------ DATA ------

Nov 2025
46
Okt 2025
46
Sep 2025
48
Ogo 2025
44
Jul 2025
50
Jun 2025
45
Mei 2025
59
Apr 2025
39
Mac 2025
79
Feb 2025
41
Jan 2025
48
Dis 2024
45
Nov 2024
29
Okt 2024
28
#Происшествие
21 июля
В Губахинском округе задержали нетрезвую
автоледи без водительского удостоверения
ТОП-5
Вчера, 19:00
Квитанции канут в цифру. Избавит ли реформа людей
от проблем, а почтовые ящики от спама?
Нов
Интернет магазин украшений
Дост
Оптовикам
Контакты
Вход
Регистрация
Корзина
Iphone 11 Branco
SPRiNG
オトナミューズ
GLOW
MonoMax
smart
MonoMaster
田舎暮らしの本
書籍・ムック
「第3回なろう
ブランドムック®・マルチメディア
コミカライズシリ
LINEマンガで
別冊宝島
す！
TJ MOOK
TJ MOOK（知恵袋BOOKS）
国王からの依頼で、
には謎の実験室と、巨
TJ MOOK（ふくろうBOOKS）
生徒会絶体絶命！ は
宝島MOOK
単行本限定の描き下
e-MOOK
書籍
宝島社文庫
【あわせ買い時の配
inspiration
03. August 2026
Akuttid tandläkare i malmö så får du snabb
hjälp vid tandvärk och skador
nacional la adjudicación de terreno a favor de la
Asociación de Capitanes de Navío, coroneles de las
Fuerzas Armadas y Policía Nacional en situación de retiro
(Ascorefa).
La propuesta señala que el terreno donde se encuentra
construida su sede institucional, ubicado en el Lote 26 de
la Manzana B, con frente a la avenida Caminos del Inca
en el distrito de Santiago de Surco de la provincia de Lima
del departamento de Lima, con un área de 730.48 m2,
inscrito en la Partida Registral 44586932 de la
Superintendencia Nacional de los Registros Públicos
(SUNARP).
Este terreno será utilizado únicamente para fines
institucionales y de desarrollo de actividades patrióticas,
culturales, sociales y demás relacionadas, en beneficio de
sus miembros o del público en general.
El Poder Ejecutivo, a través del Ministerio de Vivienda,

------

Check every line in the material above for the string "terreno", then give only the number of lines that have it.

▶ WRITTEN RESPONSE
3